Every entry that follows must be written out exactly, apart from its pictures.

BEGIN Available records

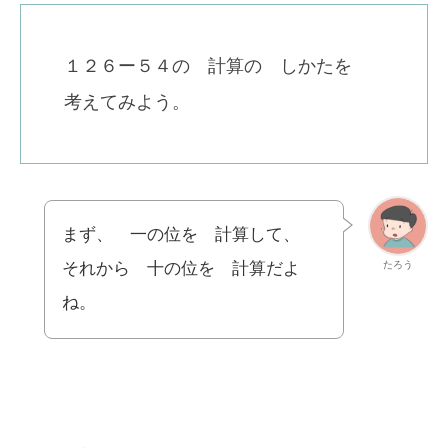
１２６ー５４の 計算の しかたを
考えてみよう。
まず、 一の位を 計算して、
たろう
それから 十の位を 計算だよ
ね。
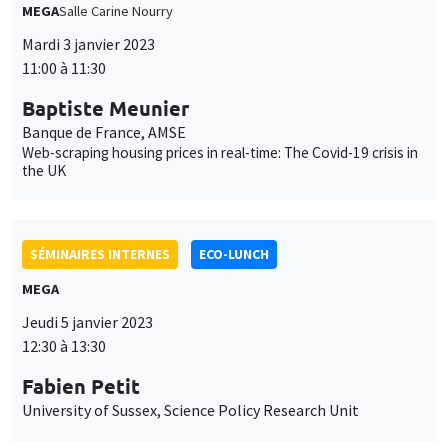
MEGA
Salle Carine Nourry
Mardi 3 janvier 2023
11:00 à 11:30
Baptiste Meunier
Banque de France, AMSE
Web-scraping housing prices in real-time: The Covid-19 crisis in
the UK
SÉMINAIRES INTERNES
ECO-LUNCH
MEGA
Jeudi 5 janvier 2023
12:30 à 13:30
Fabien Petit
University of Sussex, Science Policy Research Unit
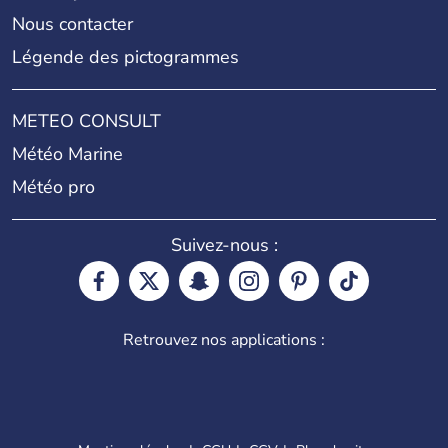
Nous contacter
Légende des pictogrammes
METEO CONSULT
Météo Marine
Météo pro
Suivez-nous :
Retrouvez nos applications :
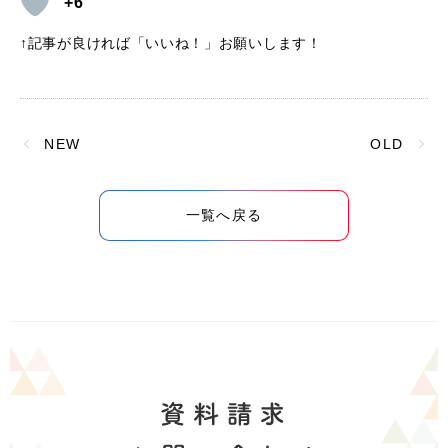
+6
↑記事が良ければ「いいね！」お願いします！
NEW
OLD
一覧へ戻る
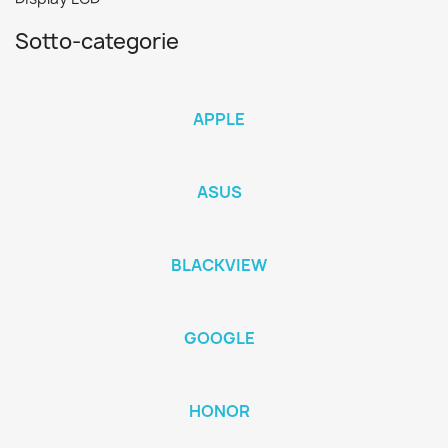
Sotto-categorie
APPLE
ASUS
BLACKVIEW
GOOGLE
HONOR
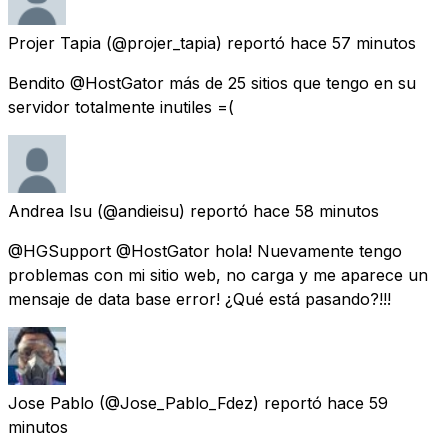
Projer Tapia
(@projer_tapia) reportó
hace 57 minutos
Bendito @HostGator más de 25 sitios que tengo en su
servidor totalmente inutiles =(
Andrea Isu
(@andieisu) reportó
hace 58 minutos
@HGSupport @HostGator hola! Nuevamente tengo
problemas con mi sitio web, no carga y me aparece un
mensaje de data base error! ¿Qué está pasando?!!!
Jose Pablo
(@Jose_Pablo_Fdez) reportó
hace 59
minutos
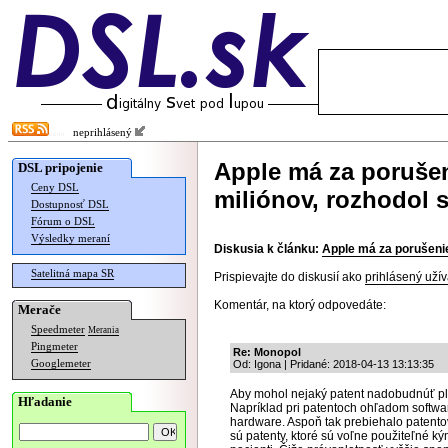
neprihlásený
Apple má za porušen
DSL pripojenie
Ceny DSL
miliónov, rozhodol 
Dostupnosť DSL
Fórum o DSL
Výsledky meraní
Diskusia k článku:
Apple má za porušenie
Satelitná mapa SR
Prispievajte do diskusií ako
prihlásený užív
Komentár, na ktorý odpovedáte:
Merače
Speedmeter
Merania
Pingmeter
Re: Monopol
Googlemeter
Od: Igona | Pridané: 2018-04-13 13:13:35
Aby mohol nejaký patent nadobudnúť pla
Hľadanie
Napríklad pri patentoch ohľadom softwa
hardware. Aspoň tak prebiehalo patentov
sú patenty, ktoré sú voľne použiteľné ký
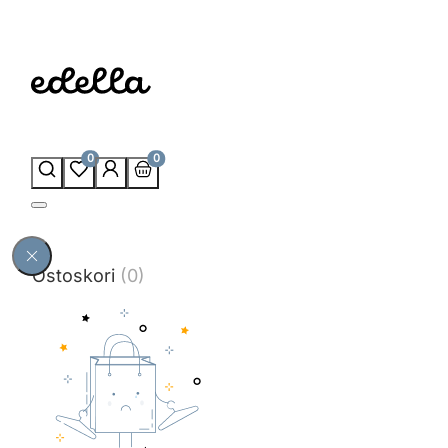
0
0
Ostoskori
(0)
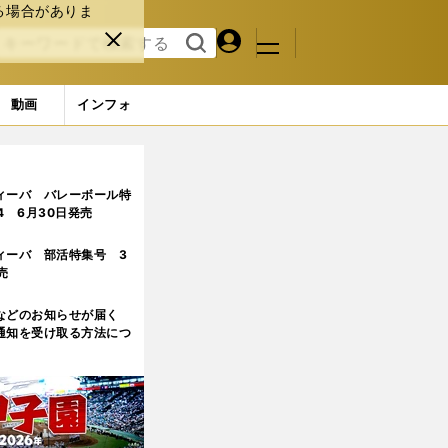
る場合がありま
マイペ
閉じ
検索
メニュ
ー
る
す
ジ
る
動画
インフォ
ィーバ バレーボール特
.4 6月30日発売
ィーバ 部活特集号 3
売
などのお知らせが届く
通知を受け取る方法につ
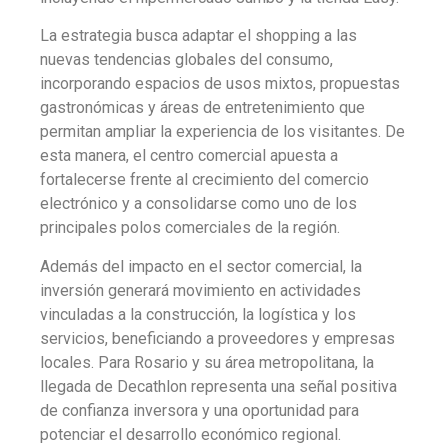
La estrategia busca adaptar el shopping a las
nuevas tendencias globales del consumo,
incorporando espacios de usos mixtos, propuestas
gastronómicas y áreas de entretenimiento que
permitan ampliar la experiencia de los visitantes. De
esta manera, el centro comercial apuesta a
fortalecerse frente al crecimiento del comercio
electrónico y a consolidarse como uno de los
principales polos comerciales de la región.
Además del impacto en el sector comercial, la
inversión generará movimiento en actividades
vinculadas a la construcción, la logística y los
servicios, beneficiando a proveedores y empresas
locales. Para Rosario y su área metropolitana, la
llegada de Decathlon representa una señal positiva
de confianza inversora y una oportunidad para
potenciar el desarrollo económico regional.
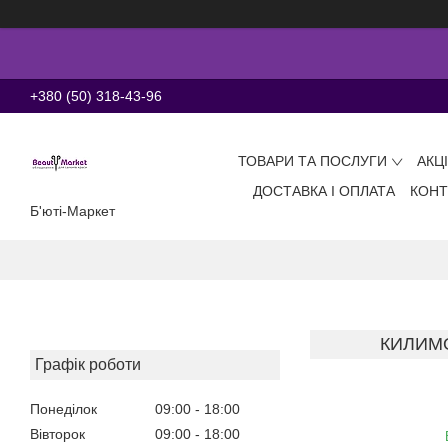
+380 (50) 318-43-96
ТОВАРИ ТА ПОСЛУГИ
АКЦ
ДОСТАВКА І ОПЛАТА
КОНТ
Б'юті-Маркет
КИЛИМО
Графік роботи
Понеділок
09:00
18:00
Вівторок
09:00
18:00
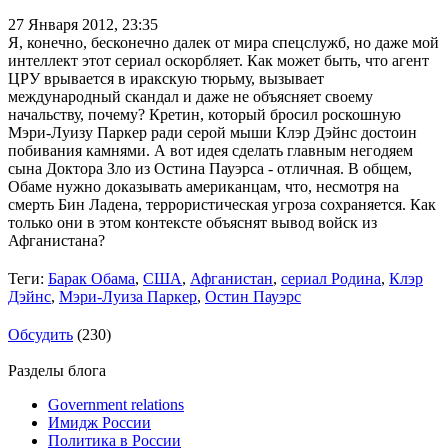
27 Января 2012,
23:35
Я, конечно, бесконечно далек от мира спецслужб, но даже мой
интеллект этот сериал оскорбляет. Как может быть, что агент
ЦРУ врывается в иракскую тюрьму, вызывает
международный скандал и даже не объясняет своему
начальству, почему? Кретин, который бросил роскошную
Мэри-Луизу Паркер ради серой мыши Клэр Дэйнс достоин
побивания камнями. А вот идея сделать главным негодяем
сына Доктора Зло из Остина Пауэрса - отличная. В общем,
Обаме нужно доказывать американцам, что, несмотря на
смерть Бин Ладена, террористическая угроза сохраняется. Как
только они в этом контексте объяснят вывод войск из
Афганистана?
Теги:
Барак Обама
,
США
,
Афганистан
,
сериал Родина
,
Клэр
Дэйнс
,
Мэри-Луиза Паркер
,
Остин Пауэрс
Обсудить
(230)
Разделы блога
Government relations
Имидж России
Политика в России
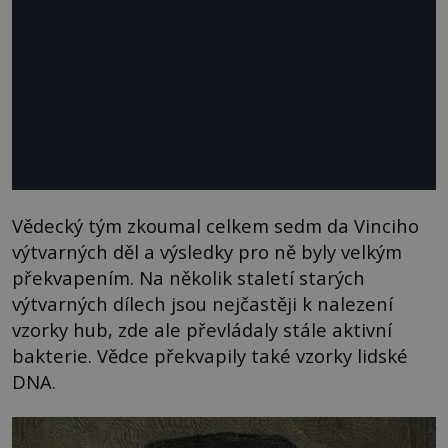
Vědecký tým zkoumal celkem sedm da Vinciho
výtvarných děl a výsledky pro ně byly velkým
překvapením. Na několik staletí starých
výtvarných dílech jsou nejčastěji k nalezení
vzorky hub, zde ale převládaly stále aktivní
bakterie. Vědce překvapily také vzorky lidské
DNA.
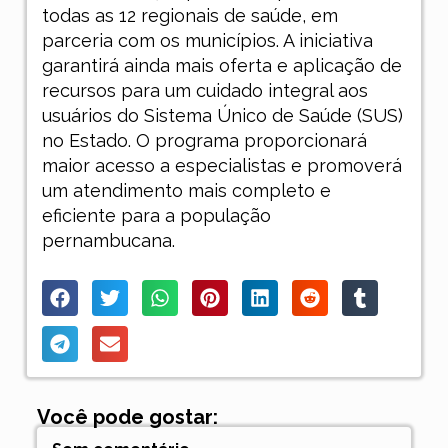
todas as 12 regionais de saúde, em
parceria com os municípios. A iniciativa
garantirá ainda mais oferta e aplicação de
recursos para um cuidado integral aos
usuários do Sistema Único de Saúde (SUS)
no Estado. O programa proporcionará
maior acesso a especialistas e promoverá
um atendimento mais completo e
eficiente para a população
pernambucana.
Você pode gostar:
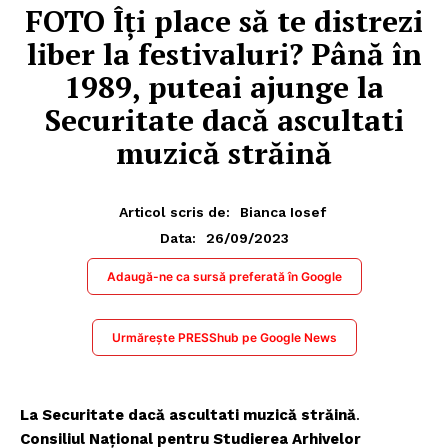
FOTO Îți place să te distrezi
liber la festivaluri? Până în
1989, puteai ajunge la
Securitate dacă ascultati
muzică străină
Articol scris de:
Bianca Iosef
26/09/2023
Data:
Adaugă-ne ca sursă preferată în Google
Urmărește PRESShub pe Google News
La Securitate dacă ascultati muzică străină
.
Consiliul Național pentru Studierea Arhivelor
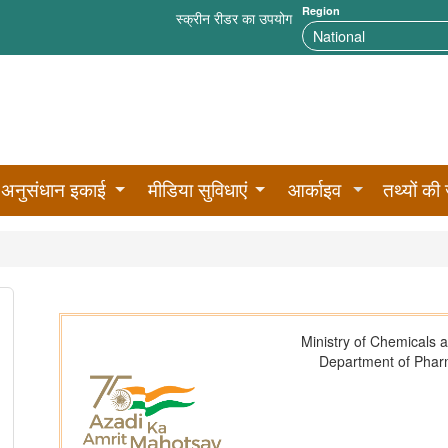
Region
स्क्रीन रीडर का उपयोग
अनुसंधान इकाई
मीडिया सुविधाएं
आर्काइव
तथ्यों की 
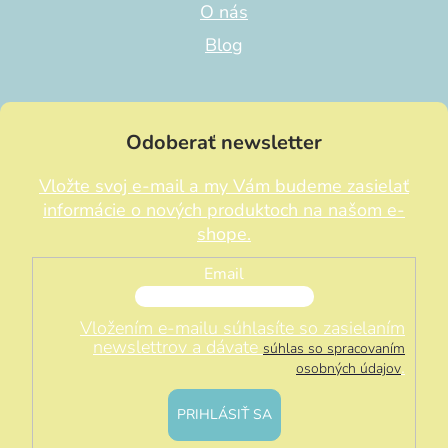
O nás
Blog
Odoberať newsletter
Vložte svoj e-mail a my Vám budeme zasielať
informácie o nových produktoch na našom e-
shope.
Email
Vložením e-mailu súhlasíte so zasielaním
newslettrov a dávate
súhlas so spracovaním
.
osobných údajov
PRIHLÁSIŤ SA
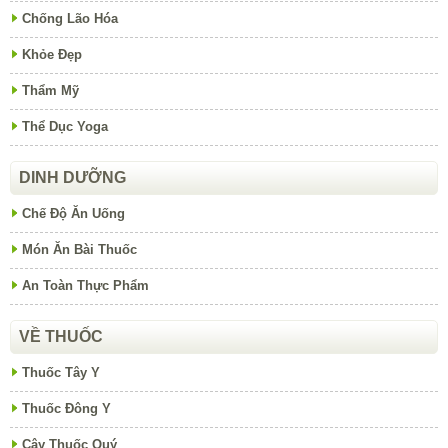
Chống Lão Hóa
Khỏe Đẹp
Thẩm Mỹ
Thể Dục Yoga
DINH DƯỠNG
Chế Độ Ăn Uống
Món Ăn Bài Thuốc
An Toàn Thực Phẩm
VỀ THUỐC
Thuốc Tây Y
Thuốc Đông Y
Cây Thuốc Quý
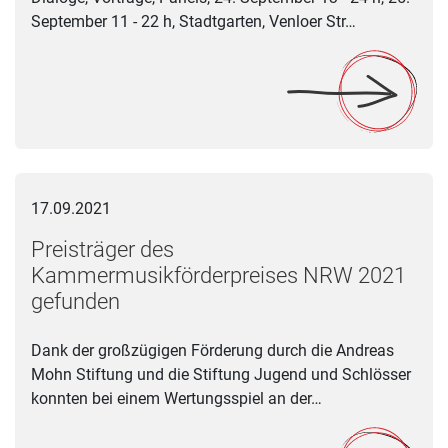
September 11 - 22 h, Stadtgarten, Venloer Str…
Preisträger des Kammermusikförderpreises NRW 2021 gefun
17.09.2021
Preisträger des
Kammermusikförderpreises NRW 2021
gefunden
Dank der großzügigen Förderung durch die Andreas
Mohn Stiftung und die Stiftung Jugend und Schlösser
konnten bei einem Wertungsspiel an der…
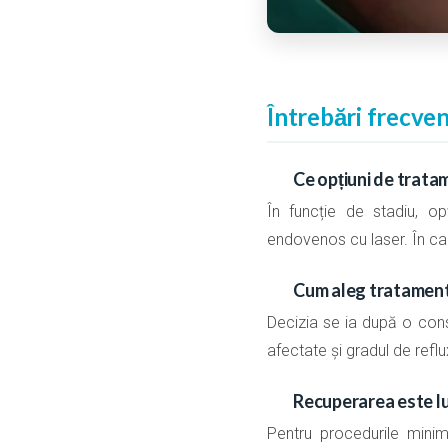
Întrebări frecven
Ce opțiuni de trata
În funcție de stadiu, o
endovenos cu laser. În ca
Cum aleg tratamentu
Decizia se ia după o cons
afectate și gradul de reflu
Recuperarea este l
Pentru procedurile minim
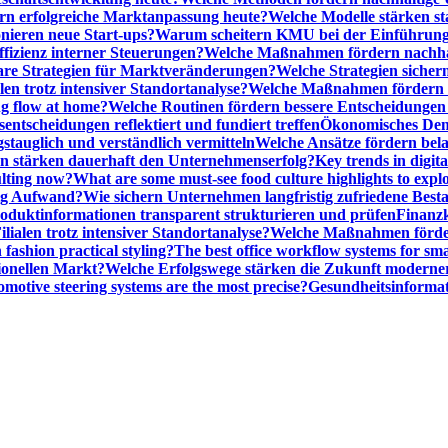
n erfolgreiche Marktanpassung heute?
Welche Modelle stärken st
onieren neue Start-ups?
Warum scheitern KMU bei der Einführung
ffizienz interner Steuerungen?
Welche Maßnahmen fördern nachhalt
are Strategien für Marktveränderungen?
Welche Strategien sicher
en trotz intensiver Standortanalyse?
Welche Maßnahmen fördern e
ng flow at home?
Welche Routinen fördern bessere Entscheidunge
entscheidungen reflektiert und fundiert treffen
Ökonomisches Denk
gstauglich und verständlich vermitteln
Welche Ansätze fördern be
stärken dauerhaft den Unternehmenserfolg?
Key trends in digita
ulting now?
What are some must-see food culture highlights to expl
nig Aufwand?
Wie sichern Unternehmen langfristig zufriedene Bes
oduktinformationen transparent strukturieren und prüfen
Finanzk
lialen trotz intensiver Standortanalyse?
Welche Maßnahmen förder
 fashion practical styling?
The best office workflow systems for sma
ionellen Markt?
Welche Erfolgswege stärken die Zukunft modern
motive steering systems are the most precise?
Gesundheitsinformat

END Available records

Exercise solution:
１２６ー５４の 計算の しかたを
考えてみよう。
まず、 一の位を 計算して、
たろう
それから 十の位を 計算だよ
ね。
MEGA
Salle Carine Nourry
Mardi 3 janvier 2023
11:00 à 11:30
Baptiste Meunier
Banque de France, AMSE
Web-scraping housing prices in real-time: The Covid-19 crisis in
the UK
SÉMINAIRES INTERNES
ECO-LUNCH
MEGA
Jeudi 5 janvier 2023
12:30 à 13:30
Fabien Petit
University of Sussex, Science Policy Research Unit
Nous contacter
Légende des pictogrammes
METEO CONSULT
Météo Marine
Météo pro
Suivez-nous :
Retrouvez nos applications :
+6
↑記事が良ければ「いいね！」お願いします！
NEW
OLD
一覧へ戻る
Sotto-categorie
APPLE
ASUS
BLACKVIEW
GOOGLE
HONOR
Projer Tapia
(@projer_tapia) reportó
hace 57 minutos
Bendito @HostGator más de 25 sitios que tengo en su
servidor totalmente inutiles =(
Andrea Isu
(@andieisu) reportó
hace 58 minutos
@HGSupport @HostGator hola! Nuevamente tengo
problemas con mi sitio web, no carga y me aparece un
mensaje de data base error! ¿Qué está pasando?!!!
Jose Pablo
(@Jose_Pablo_Fdez) reportó
hace 59
minutos
neprihlásený
Apple má za porušen
DSL pripojenie
Ceny DSL
miliónov, rozhodol 
Dostupnosť DSL
Fórum o DSL
Výsledky meraní
Diskusia k článku:
Apple má za porušenie
Satelitná mapa SR
Prispievajte do diskusií ako
prihlásený užív
Komentár, na ktorý odpovedáte:
Merače
Speedmeter
Merania
Pingmeter
Re: Monopol
Googlemeter
Od: Igona | Pridané: 2018-04-13 13:13:35
Aby mohol nejaký patent nadobudnúť pla
Hľadanie
Napríklad pri patentoch ohľadom softwa
hardware. Aspoň tak prebiehalo patentov
sú patenty, ktoré sú voľne použiteľné ký
0
0
Ostoskori
(0)
る場合がありま
マイペ
閉じ
検索
メニュ
ー
る
す
ジ
る
動画
インフォ
ィーバ バレーボール特
.4 6月30日発売
ィーバ 部活特集号 3
売
などのお知らせが届く
通知を受け取る方法につ
La estrategia busca adaptar el shopping a las
nuevas tendencias globales del consumo,
incorporando espacios de usos mixtos, propuestas
gastronómicas y áreas de entretenimiento que
permitan ampliar la experiencia de los visitantes. De
esta manera, el centro comercial apuesta a
fortalecerse frente al crecimiento del comercio
electrónico y a consolidarse como uno de los
principales polos comerciales de la región.
Además del impacto en el sector comercial, la
inversión generará movimiento en actividades
vinculadas a la construcción, la logística y los
servicios, beneficiando a proveedores y empresas
locales. Para Rosario y su área metropolitana, la
llegada de Decathlon representa una señal positiva
de confianza inversora y una oportunidad para
potenciar el desarrollo económico regional.
+380 (50) 318-43-96
ТОВАРИ ТА ПОСЛУГИ
АКЦ
ДОСТАВКА І ОПЛАТА
КОНТ
Б'юті-Маркет
КИЛИМО
Графік роботи
Понеділок
09:00
18:00
Вівторок
09:00
18:00
27 Января 2012,
23:35
Я, конечно, бесконечно далек от мира спецслужб, но даже мой
интеллект этот сериал оскорбляет. Как может быть, что агент
ЦРУ врывается в иракскую тюрьму, вызывает
международный скандал и даже не объясняет своему
начальству, почему? Кретин, который бросил роскошную
Мэри-Луизу Паркер ради серой мыши Клэр Дэйнс достоин
побивания камнями. А вот идея сделать главным негодяем
сына Доктора Зло из Остина Пауэрса - отличная. В общем,
Обаме нужно доказывать американцам, что, несмотря на
смерть Бин Ладена, террористическая угроза сохраняется. Как
только они в этом контексте объяснят вывод войск из
Афганистана?
Теги:
Барак Обама
,
США
,
Афганистан
,
сериал Родина
,
Клэр
Дэйнс
,
Мэри-Луиза Паркер
,
Остин Пауэрс
Обсудить
(230)
Разделы блога
Government relations
Имидж России
Политика в России
Vědecký tým zkoumal celkem sedm da Vinciho
výtvarných děl a výsledky pro ně byly velkým
překvapením. Na několik staletí starých
výtvarných dílech jsou nejčastěji k nalezení
vzorky hub, zde ale převládaly stále aktivní
bakterie. Vědce překvapily také vzorky lidské
DNA.
todas as 12 regionais de saúde, em
parceria com os municípios. A iniciativa
garantirá ainda mais oferta e aplicação de
recursos para um cuidado integral aos
usuários do Sistema Único de Saúde (SUS)
no Estado. O programa proporcionará
maior acesso a especialistas e promoverá
um atendimento mais completo e
eficiente para a população
pernambucana.
Você pode gostar:
FOTO Îți place să te distrezi
liber la festivaluri? Până în
1989, puteai ajunge la
Securitate dacă ascultati
muzică străină
Articol scris de:
Bianca Iosef
26/09/2023
Data:
Adaugă-ne ca sursă preferată în Google
Urmărește PRESShub pe Google News
La Securitate dacă ascultati muzică străină
.
Consiliul Național pentru Studierea Arhivelor
Region
स्क्रीन रीडर का उपयोग
अनुसंधान इकाई
मीडिया सुविधाएं
आर्काइव
तथ्यों की 
O nás
Blog
Odoberať newsletter
Vložte svoj e-mail a my Vám budeme zasielať
informácie o nových produktoch na našom e-
shope.
Email
Vložením e-mailu súhlasíte so zasielaním
newslettrov a dávate
súhlas so spracovaním
.
osobných údajov
PRIHLÁSIŤ SA
Chống Lão Hóa
Khỏe Đẹp
Thẩm Mỹ
Thể Dục Yoga
DINH DƯỠNG
Chế Độ Ăn Uống
Món Ăn Bài Thuốc
An Toàn Thực Phẩm
VỀ THUỐC
Thuốc Tây Y
Thuốc Đông Y
Cây Thuốc Quý
September 11 - 22 h, Stadtgarten, Venloer Str…
Preisträger des Kammermusikförderpreises NRW 2021 gefun
17.09.2021
Preisträger des
Kammermusikförderpreises NRW 2021
gefunden
Dank der großzügigen Förderung durch die Andreas
Mohn Stiftung und die Stiftung Jugend und Schlösser
konnten bei einem Wertungsspiel an der…
Întrebări frecven
Ce opțiuni de trata
În funcție de stadiu, o
endovenos cu laser. În ca
Cum aleg tratamentu
Decizia se ia după o cons
afectate și gradul de reflu
Recuperarea este l
Pentru procedurile minim
n erfolgreiche Marktanpassung heute?
Welche Modelle stärken st
onieren neue Start-ups?
Warum scheitern KMU bei der Einführung
ffizienz interner Steuerungen?
Welche Maßnahmen fördern nachhalt
are Strategien für Marktveränderungen?
Welche Strategien sicher
en trotz intensiver Standortanalyse?
Welche Maßnahmen fördern e
ng flow at home?
Welche Routinen fördern bessere Entscheidunge
entscheidungen reflektiert und fundiert treffen
Ökonomisches Denk
gstauglich und verständlich vermitteln
Welche Ansätze fördern be
stärken dauerhaft den Unternehmenserfolg?
Key trends in digita
ulting now?
What are some must-see food culture highlights to expl
nig Aufwand?
Wie sichern Unternehmen langfristig zufriedene Bes
oduktinformationen transparent strukturieren und prüfen
Finanzk
lialen trotz intensiver Standortanalyse?
Welche Maßnahmen förder
 fashion practical styling?
The best office workflow systems for sma
ionellen Markt?
Welche Erfolgswege stärken die Zukunft modern
motive steering systems are the most precise?
Gesundheitsinformat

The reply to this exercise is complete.